2011 war an der Jadestraße in Wahnbek die erste Kinderkrippe mit 30 Plätzen in Betrieb genommen worden. Sabine Schäfer berichtete, dass zwei Jahre später abzusehen gewesen war, dass diese Plätze nicht reichten. Ein benachbartes Grundstück wurde für eine Erweiterung ins Auge gefasst, erwies sich aber als zu klein.

Im Neubaugebiet an der Müritzstraße wurde dann ein passendes Areal gefunden. „Es ist schön, zwei Häuser zu haben. So bleibt das Kleine und Familiäre erhalten“, sagte Sabine Schäfer. Auch in der zweiten Einrichtung können 30 Kinder betreut werden.

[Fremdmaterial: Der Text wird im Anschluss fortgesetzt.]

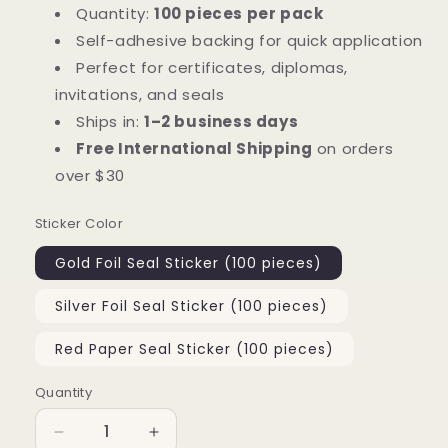
Quantity:
100 pieces per pack
Self-adhesive backing for quick application
Perfect for certificates, diplomas,
invitations, and seals
Ships in:
1–2 business days
Free International Shipping
on orders
over $30
Sticker Color
Gold Foil Seal Sticker (100 pieces)
Silver Foil Seal Sticker (100 pieces)
Red Paper Seal Sticker (100 pieces)
Quantity
Quantity
Decrease
Increase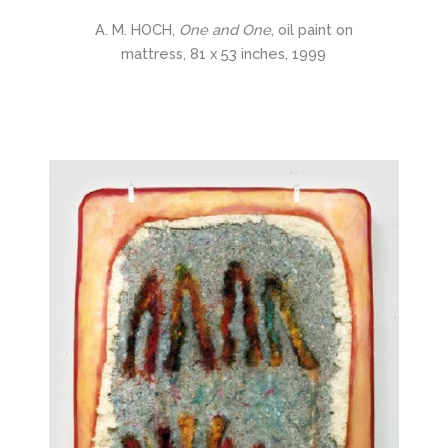
A. M. HOCH,
One and One
, oil paint on
mattress, 81 x 53 inches, 1999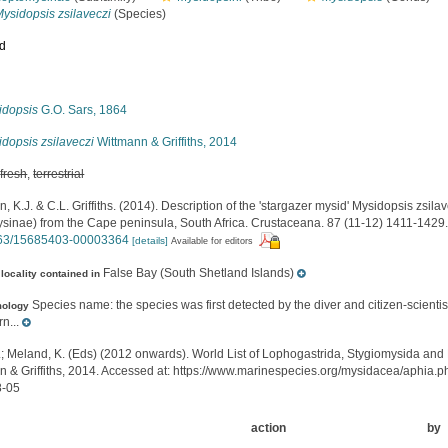
ysidopsis zsilaveczi
(Species)
ed
s
idopsis
G.O. Sars, 1864
dopsis zsilaveczi
Wittmann & Griffiths, 2014
,
fresh
,
terrestrial
, K.J. & C.L. Griffiths. (2014). Description of the 'stargazer mysid' Mysidopsis zsil
sinae) from the Cape peninsula, South Africa. Crustaceana. 87 (11-12) 1411-1429
163/15685403-00003364
[details]
Available for editors
False Bay (South Shetland Islands)
locality contained in
Species name: the species was first detected by the diver and citizen-scient
mology
n...
.; Meland, K. (Eds) (2012 onwards). World List of Lophogastrida, Stygiomysida and
n & Griffiths, 2014. Accessed at: https://www.marinespecies.org/mysidacea/aphia
8-05
action
by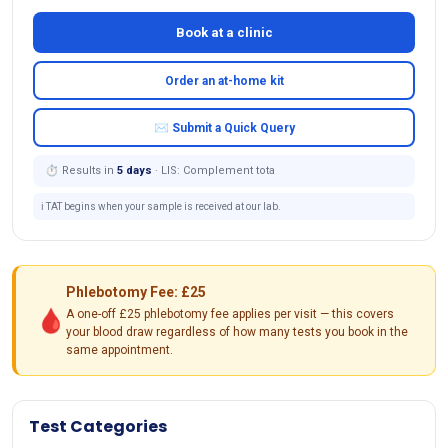
Book at a clinic
Order an at-home kit
✉ Submit a Quick Query
⏱ Results in
5 days
· LIS: Complement tota
ℹ️ TAT begins when your sample is received at our lab.
Phlebotomy Fee: £25
🩸
A one-off £25 phlebotomy fee applies per visit — this covers
your blood draw regardless of how many tests you book in the
same appointment.
Test Categories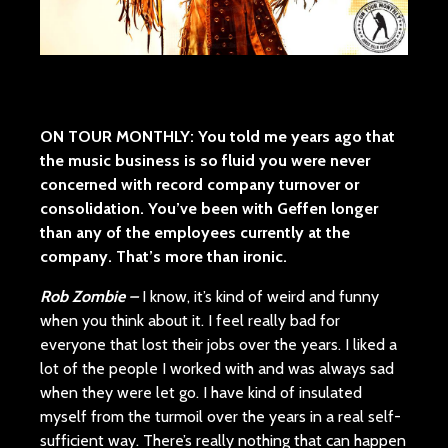
ON TOUR MONTHLY:
You told me years ago that
the music business is so fluid you were never
concerned with record company turnover or
consolidation. You’ve been with Geffen longer
than any of the employees currently at the
company. That’s more than ironic.
Rob Zombie –
I know, it’s kind of weird and funny
when you think about it. I feel really bad for
everyone that lost their jobs over the years. I liked a
lot of the people I worked with and was always sad
when they were let go. I have kind of insulated
myself from the turmoil over the years in a real self-
sufficient way. There’s really nothing that can happen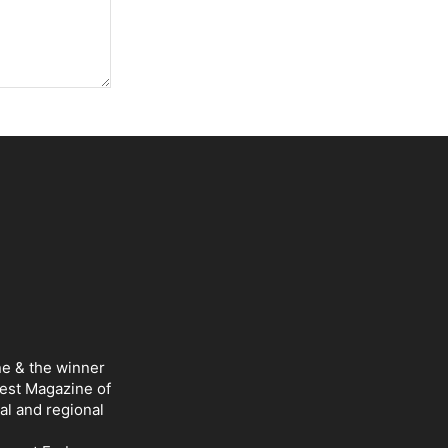
ne & the winner
Best Magazine of
al and regional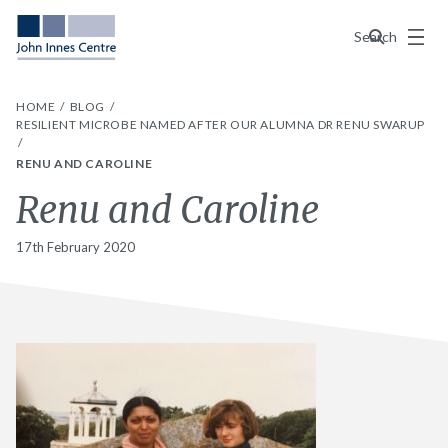
Menu
Search
HOME
BLOG
RESILIENT MICROBE NAMED AFTER OUR ALUMNA DR RENU SWARUP
RENU AND CAROLINE
Renu and Caroline
17th February 2020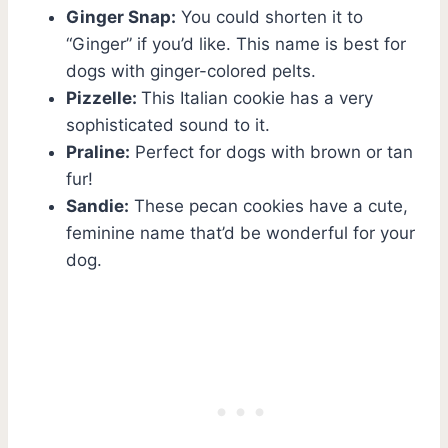
Ginger Snap:
You could shorten it to
“Ginger” if you’d like. This name is best for
dogs with ginger-colored pelts.
Pizzelle:
This Italian cookie has a very
sophisticated sound to it.
Praline:
Perfect for dogs with brown or tan
fur!
Sandie:
These pecan cookies have a cute,
feminine name that’d be wonderful for your
dog.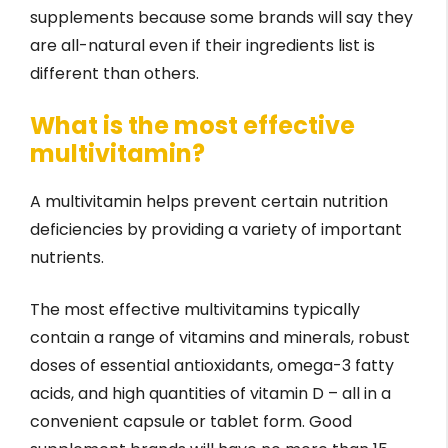
supplements because some brands will say they
are all-natural even if their ingredients list is
different than others.
What is the most effective
multivitamin?
A multivitamin helps prevent certain nutrition
deficiencies by providing a variety of important
nutrients.
The most effective multivitamins typically
contain a range of vitamins and minerals, robust
doses of essential antioxidants, omega-3 fatty
acids, and high quantities of vitamin D – all in a
convenient capsule or tablet form. Good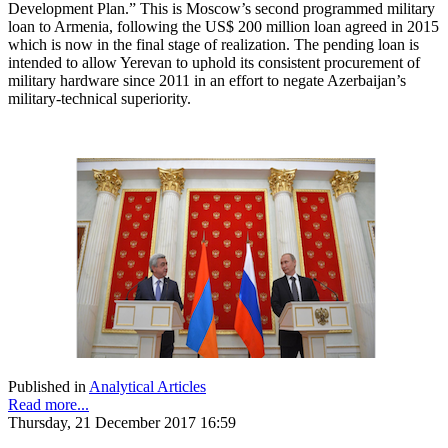
Development Plan.” This is Moscow’s second programmed military
loan to Armenia, following the US$ 200 million loan agreed in 2015
which is now in the final stage of realization. The pending loan is
intended to allow Yerevan to uphold its consistent procurement of
military hardware since 2011 in an effort to negate Azerbaijan’s
military-technical superiority.
Published in
Analytical Articles
Read more...
Thursday, 21 December 2017 16:59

Die Fribo-Mitarbeitergenossenschaft als Investor habe den Bau in Rekordzeit hochgezogen. Lediglich witterungsbedingt seien noch einige Arbeiten offen. Die Fassade müsste noch gestrichen und das Außengelände hergerichtet werden. „Das folgt in den kommenden Wochen“, sagte Sabine Schäfer.

Träger der Krippe ist wie an der Jadestraße der Verein Ammerländer Kindertreff. „Wir sind stolz, dass die Gemeinde uns wieder das Vertrauen ausgesprochen hat“, sagte Vorsitzende Kornelia Gabrysch.

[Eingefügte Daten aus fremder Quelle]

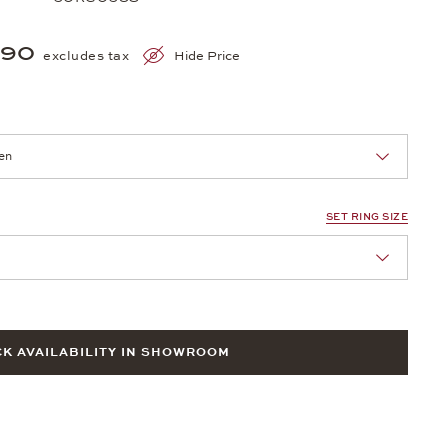
690
excludes tax
Hide Price
nn Sie eine Auswahl treffen.
SET RING SIZE
nn Sie eine Auswahl treffen.
K AVAILABILITY IN SHOWROOM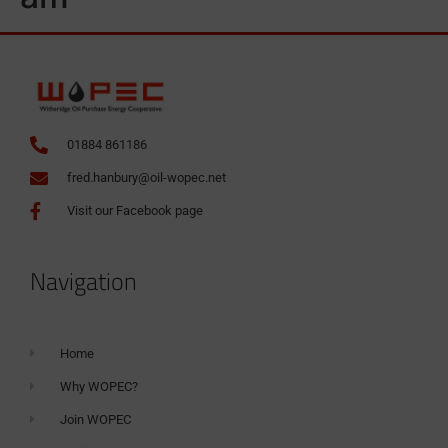
01884 861186
fred.hanbury@oil-wopec.net
Visit our Facebook page
Navigation
Home
Why WOPEC?
Join WOPEC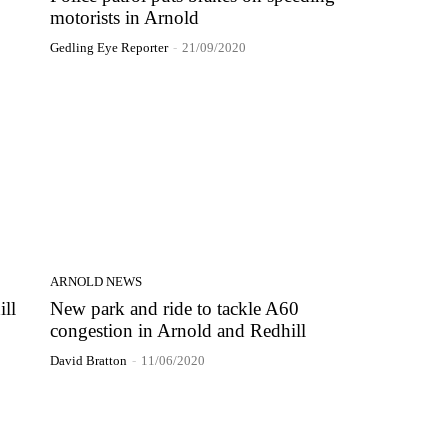
motorists in Arnold
Gedling Eye Reporter
-
21/09/2020
ARNOLD NEWS
ill
New park and ride to tackle A60
congestion in Arnold and Redhill
David Bratton
-
11/06/2020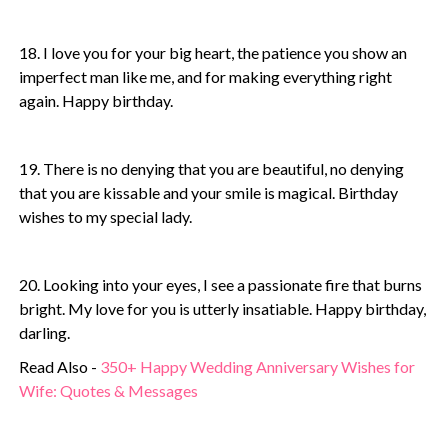
18. I love you for your big heart, the patience you show an
imperfect man like me, and for making everything right
again. Happy birthday.
19. There is no denying that you are beautiful, no denying
that you are kissable and your smile is magical. Birthday
wishes to my special lady.
20. Looking into your eyes, I see a passionate fire that burns
bright. My love for you is utterly insatiable. Happy birthday,
darling.
Read Also -
350+ Happy Wedding Anniversary Wishes for
Wife: Quotes & Messages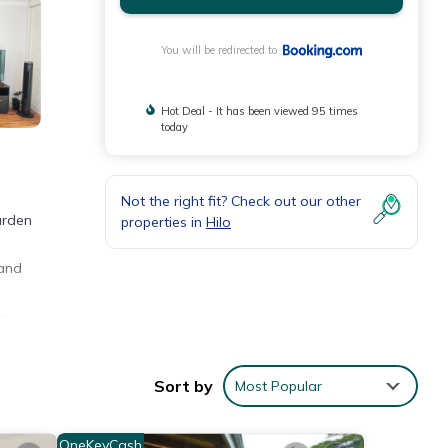
You will be redirected to
Hot Deal - It has been viewed 95 times
today
Not the right fit? Check out our other
arden
properties in
Hilo
 and
es
Sort by
Most Popular
OneKeyCash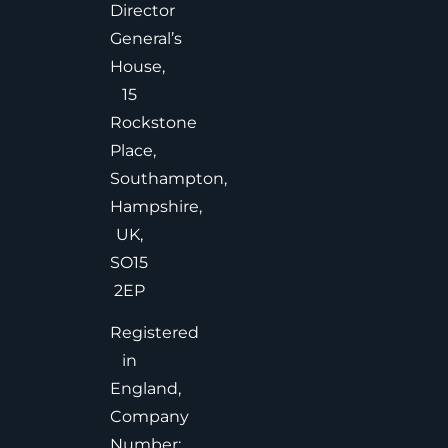
Director
General’s
House,
15
Rockstone
Place,
Southampton,
Hampshire,
UK,
SO15
2EP
Registered
in
England,
Company
Number:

Bürgermeister Dieter von Essen sagte: „Mit der Einweihung der zweiten Krippe geht ein in Wahnbek langgehegter Wunsch in Erfüllung, denn der Bedarf an zusätzlichen Krippenplätzen zeichnete sich seit geraumer Zeit ab.“

Die Gemeinde hat die Einrichtung von der Fribo-Mitarbeitergenossenschaft bauen lassen und mietet das Gebäude für 25 Jahre an. Für die Schaffung der 30 Krippenplätze gab es vom Bund und vom Land einen Zuschuss in Höhe von insgesamt 360 000 Euro.

Für Musik sorgte die Wiefelsteder Sängerin Beatrix Mosqueda-Steinhoff vom Verein „Tukul – Hilfe für äthiopische Waisenkinder“. Das Team der Krippe habe die Patenschaft für ein Kind in Äthiopien übernommen, erläuterte Sabine Schäfer.